Summary: Researchers have mapped how specific brain circuits process empathy, demonstrating that observing another’s pain engages many of the same neural pathways as experiencing pain yourself. Using advanced imaging in mice, the team identified neurons in the anterior cingulate cortex (ACC) that respond both to personal pain and to observed pain, and they traced a critical ACC-to-periaqueductal gray (PAG) pathway that converts perceived distress into defensive behaviors like freezing and avoidance.
This work clarifies how affective components of pain are represented in the brain and how those representations drive social responses. The findings shed light on the neural basis of affective empathy and may guide future approaches to conditions with altered social or emotional processing, such as autism spectrum disorder, schizophrenia, and post-traumatic stress disorder (PTSD).
Key Facts:
- Shared neural activation: Neurons in the ACC respond similarly when an individual experiences pain and when the same individual observes another in pain.
- Specific empathy circuit: A pathway from the ACC to the periaqueductal gray (PAG) selectively carries affective pain signals related to observed distress.
- Behavioral impact: Disrupting the ACC-to-PAG connection reduces empathic freezing and avoidance, confirming the pathway’s role in converting perceived pain into behavior.

A team led by Dr. Keum Sehoon at the Center for Cognition and Sociality (CCS), Institute for Basic Science (IBS) in South Korea used miniature endoscopic calcium imaging to observe neural activity in real time.
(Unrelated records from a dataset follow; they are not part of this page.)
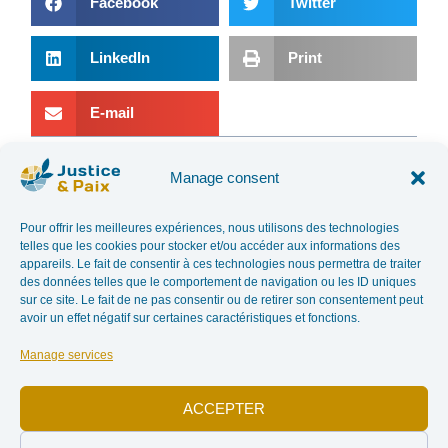
Facebook
Twitter
LinkedIn
Print
E-mail
Manage consent
PREVIOUS ARTICLE
NEXT ARTICLE
HENRI MUHIYA AND THE EPISCOPAL NATURAL RESOURCES COMMISSION OF CONGO
WHAT IF ECONOMICS TOLD US ABOUT HAPPINESS?
Pour offrir les meilleures expériences, nous utilisons des technologies
telles que les cookies pour stocker et/ou accéder aux informations des
In the news
appareils. Le fait de consentir à ces technologies nous permettra de traiter
des données telles que le comportement de navigation ou les ID uniques
sur ce site. Le fait de ne pas consentir ou de retirer son consentement peut
avoir un effet négatif sur certaines caractéristiques et fonctions.
Manage services
ACCEPTER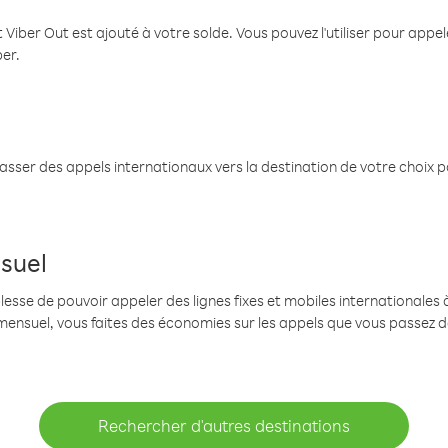
 Viber Out est ajouté à votre solde. Vous pouvez l'utiliser pour app
ber.
passer des appels internationaux vers la destination de votre choix 
suel
se de pouvoir appeler des lignes fixes et mobiles internationales à 
mensuel, vous faites des économies sur les appels que vous passez d
Rechercher d'autres destinations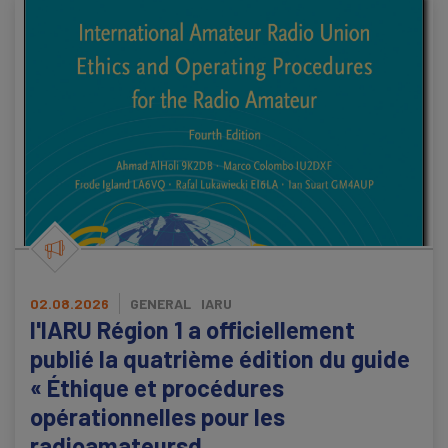
02.08.2026
GENERAL
IARU
l'IARU Région 1 a officiellement
publié la quatrième édition du guide
« Éthique et procédures
opérationnelles pour les
radioamateursd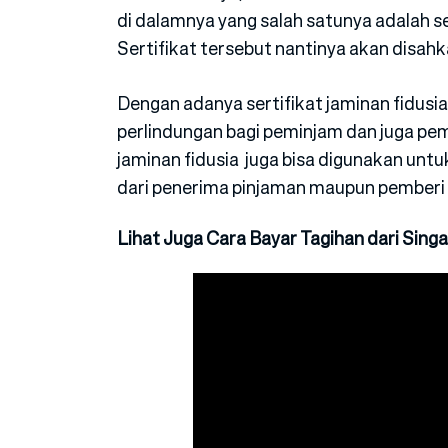
di dalamnya yang salah satunya adalah se
Sertifikat tersebut nantinya akan disahka
Dengan adanya sertifikat jaminan fidusi
perlindungan bagi peminjam dan juga pemb
jaminan fidusia juga bisa digunakan untu
dari penerima pinjaman maupun pemberi 
Lihat Juga Cara Bayar Tagihan dari Sing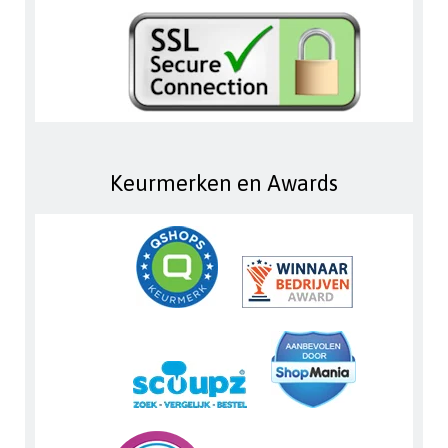
Keurmerken en Awards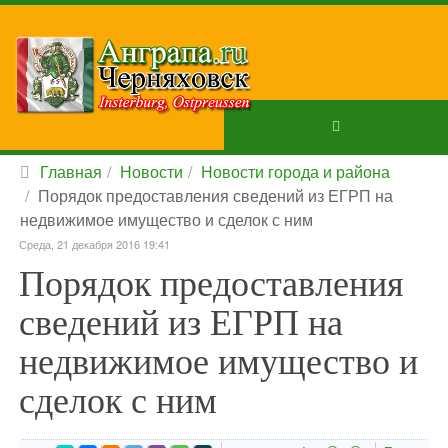
Главная
Новости
Новости города и района
Порядок предоставления сведений из ЕГРП на
недвижимое имущество и сделок с ним
Среда, 21 декабря 2016 19:41
Порядок предоставления
сведений из ЕГРП на
недвижимое имущество и
сделок с ним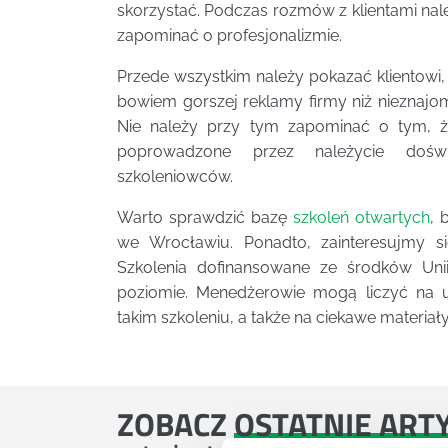
skorzystać. Podczas rozmów z klientami nale
zapominać o profesjonalizmie.
Przede wszystkim należy pokazać klientowi
bowiem gorszej reklamy firmy niż nieznajo
Nie należy przy tym zapominać o tym,
poprowadzone przez należycie doświ
szkoleniowców.
Warto sprawdzić bazę
szkoleń otwartych
, 
we Wrocławiu. Ponadto, zainteresujmy s
Szkolenia dofinansowane ze środków Uni
poziomie. Menedżerowie mogą liczyć na uz
takim szkoleniu, a także na ciekawe materiał
ZOBACZ
OSTATNIE ART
By tracking individual neurons in the ACC of mice, they discovered neural ensembles that encode empathic freezing—the instinctive immobility an observer exhibits when witnessing another animal in distress.
In carefully controlled experiments, naïve observer mice—animals with no prior painful experiences—watched another mouse receive mild foot shocks. The imaging revealed that some ACC neurons activated both when the observer experienced pain and when the observer witnessed another mouse in pain. This overlap supports the idea of affect sharing: the observer’s brain represents others’ distress in a way that resembles the representation of its own emotional pain.
Analyses showed that ACC population activity during empathic freezing aligns more closely with affective aspects of direct pain than with sensory aspects. In other words, the ACC activity patterns associated with observing pain reflect emotional, not purely sensory, representations of pain.
To determine how ACC activity drives behavior, the researchers examined projections from the ACC to other brain regions. They found that ACC neurons projecting to the PAG—a region involved in pain modulation and defensive responses—selectively transmitted affective pain signals. Using optogenetic techniques to manipulate this circuit, the team demonstrated causal effects: silencing the ACC-to-PAG pathway reduced both empathic freezing and pain-avoidance behaviors, indicating this projection transforms perceived distress into adaptive behavioral responses.
Importantly, because the observers were pain-naïve, the study isolates emotional contagion—the direct emotional response to another’s distress—from learned or recalled pain experiences. This design strengthens the conclusion that the ACC and its projections encode shared affective states that prompt social defensive behaviors.
Understanding these circuit-level mechanisms has relevance for mental health research. Disorders that impair social or emotional processing—such as autism spectrum disorder, antisocial personality disorder, PTSD, and schizophrenia—may involve disruptions in the kinds of neural representations and pathways described here. Identifying the ACC ensembles and the ACC-to-PAG circuit involved in affect sharing could help guide the development of targeted interventions or biomarkers for empathy-related dysfunction.
Dr. Keum commented that these findings “pinpoint the specific brain circuits involved in processing others’ pain emotionally,” providing a foundation for further research into empathy-related neuropsychiatric disorders and potential therapeutic strategies.
About this empathy and neuroscience research news
Author: William Suh
Source: Institute for Basic Science
Contact: William Suh, Institute for Basic Science
Image: Credit to Neuroscience News
Original Research: Open access. “Cortical representations of affective pain shape empathic fear in male mice” by KEUM Sehoon et al., published in Nature Communications.
Abstract
Cortical representations of affective pain shape empathic fear in male mice
Affect sharing—the capacity to vicariously feel another’s emotions—is a core component of empathy. Yet the neural substrates that encode another’s distress and support shared affective experiences are not fully understood. Using miniature endoscopic calcium imaging, the authors identify distinct, dynamic neural ensembles in the anterior cingulate cortex (ACC) that represent observational fear across excitatory and inhibitory populations in male mice. Population dynamics associated with vicarious freezing are conserved among ACC pyramidal neurons and correspond specifically to affective, rather than sensory, responses to direct pain. Circuit-specific imaging and optogenetic manipulation reveal that ACC neurons projecting to the periaqueductal gray (PAG), but not to the basolateral amygdala (BLA), selectively convey affective pain signals and regulate observational fear. Together, these results emphasize the ACC’s role in encoding affective pain representations that shape empathic freezing behavior.